Opinion
No. 11AP-59.
Rendered on August 23, 2011. REGULAR CALENDAR
APPEAL from the Franklin County Court of Common Pleas, Division of Domestic Relations, C.P.C. No. 11DV-01-0040.
Herbert L. Daughtry, pro se.
DECISION
{¶ 1} Respondent-appellant, Herbert L. Daughtry ("appellant"), appeals the order of the Franklin County Court of Common Pleas, Division of Domestic Relations, which issued an order of protection to petitioner-appellee, Bonita Daughtry ("appellee"), requiring appellant to have no contact with appellee. Because appellant failed to file a transcript of the proceedings before the trial court, we must presume the validity of the court's findings. Accordingly, we affirm.

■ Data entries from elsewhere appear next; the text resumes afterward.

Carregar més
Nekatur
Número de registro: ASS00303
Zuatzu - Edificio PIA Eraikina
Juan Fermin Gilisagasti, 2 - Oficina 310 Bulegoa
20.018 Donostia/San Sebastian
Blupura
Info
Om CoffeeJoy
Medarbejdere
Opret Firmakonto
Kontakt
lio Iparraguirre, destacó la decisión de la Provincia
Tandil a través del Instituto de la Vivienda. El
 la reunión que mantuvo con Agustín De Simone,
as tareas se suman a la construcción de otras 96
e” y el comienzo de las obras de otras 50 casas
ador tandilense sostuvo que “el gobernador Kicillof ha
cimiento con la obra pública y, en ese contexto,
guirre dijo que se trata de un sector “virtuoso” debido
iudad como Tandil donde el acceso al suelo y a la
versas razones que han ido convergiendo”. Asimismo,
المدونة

{¶ 2} On January 6, 2011, appellee filed a petition for a civil protection order against appellant. The trial court issued an ex parte order and set the matter for hearing.
{¶ 3} On January 18, 2011, the court held a hearing at which the parties and witnesses appeared and gave testimony. Following the hearing, the court issued the order of protection against appellant.

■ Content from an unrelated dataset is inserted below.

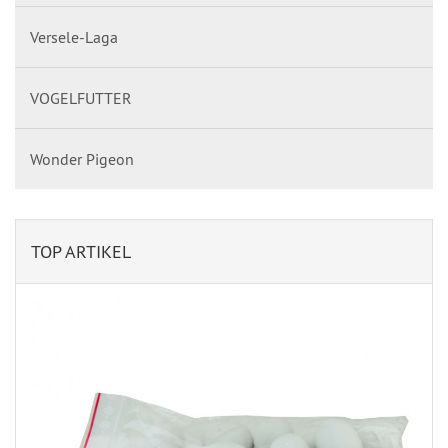
Versele-Laga
VOGELFUTTER
Wonder Pigeon
TOP ARTIKEL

{¶ 4} Appellant filed a timely appeal, and he raises the following assignment of error:
The trial court abused its discretion in issuing a Civil Protection Order against Appellant as Appellee failed to establish by a preponderance of credible evidence that she was in fear of imminent, serious physical harm.

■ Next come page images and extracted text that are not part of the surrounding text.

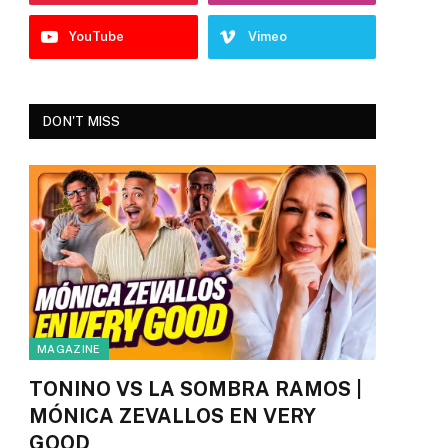
YouTube
Vimeo
DON'T MISS
MAGAZINE
TONINO VS LA SOMBRA RAMOS |
MÓNICA ZEVALLOS EN VERY
GOOD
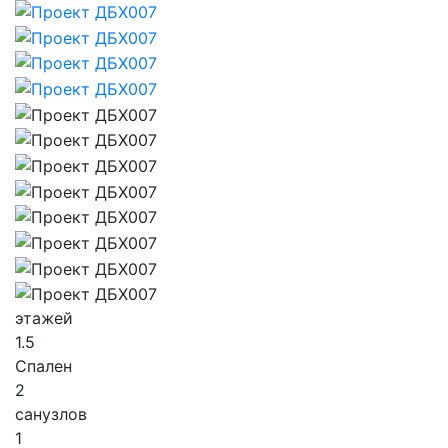
этажей
1.5
Спален
2
санузлов
1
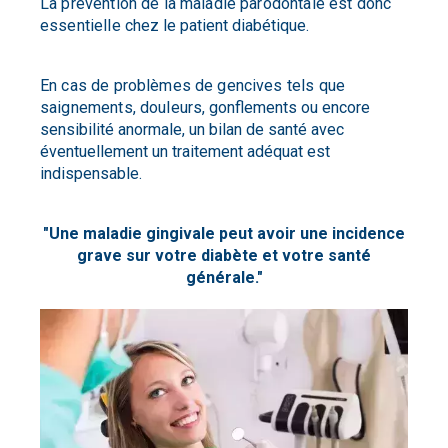
La prévention de la maladie parodontale est donc
essentielle
chez le patient diabétique.
En cas de problèmes de gencives tels que
saignements, douleurs,
gonflements ou encore
sensibilité anormale, un bilan de santé avec
éventuellement un traitement adéquat est
indispensable.
"Une maladie gingivale peut avoir une incidence
grave sur votre diabète et votre santé
générale."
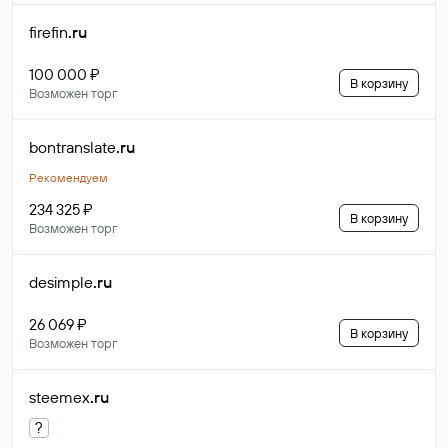
firefin
.ru
100 000 ₽
В корзину
Возможен торг
bontranslate
.ru
Рекомендуем
234 325 ₽
В корзину
Возможен торг
desimple
.ru
26 069 ₽
В корзину
Возможен торг
steemex
.ru
?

{¶ 5} The decision whether to grant a civil protection order lies within the sound discretion of the trial court. Parrish v. Parrish, 95 Ohio St.3d 1201, 1204, 2002-Ohio-1623. We presume that the trial court's findings of fact are correct because the trial court can view the witnesses and weigh the credibility of their testimony. Seasons Coal Co., Inc. v. Cleveland (1984), 10 Ohio St.3d 77, 80. Thus, we will not reverse the trial court's decision for being contrary to the manifest weight of the evidence if there is some competent, credible evidence going to the essential elements of the case. C.E. Morris Co. v. Foley Constr. Co. (1978), 54 Ohio St.2d 279, syllabus.
{¶ 6} A person seeking a civil protection order must prove domestic violence or threat of domestic violence by a preponderance of the evidence. Felton v. Felton, 79 Ohio St.3d 34, 1997-Ohio-302, paragraph two of the syllabus. R.C. 3113.31(A)(1) defines "domestic violence," in relevant part, as the occurrence of the following act against a family or household member: "(b) [p]lacing another person by the threat of force in fear of imminent serious physical harm or committing violations of" specific provisions.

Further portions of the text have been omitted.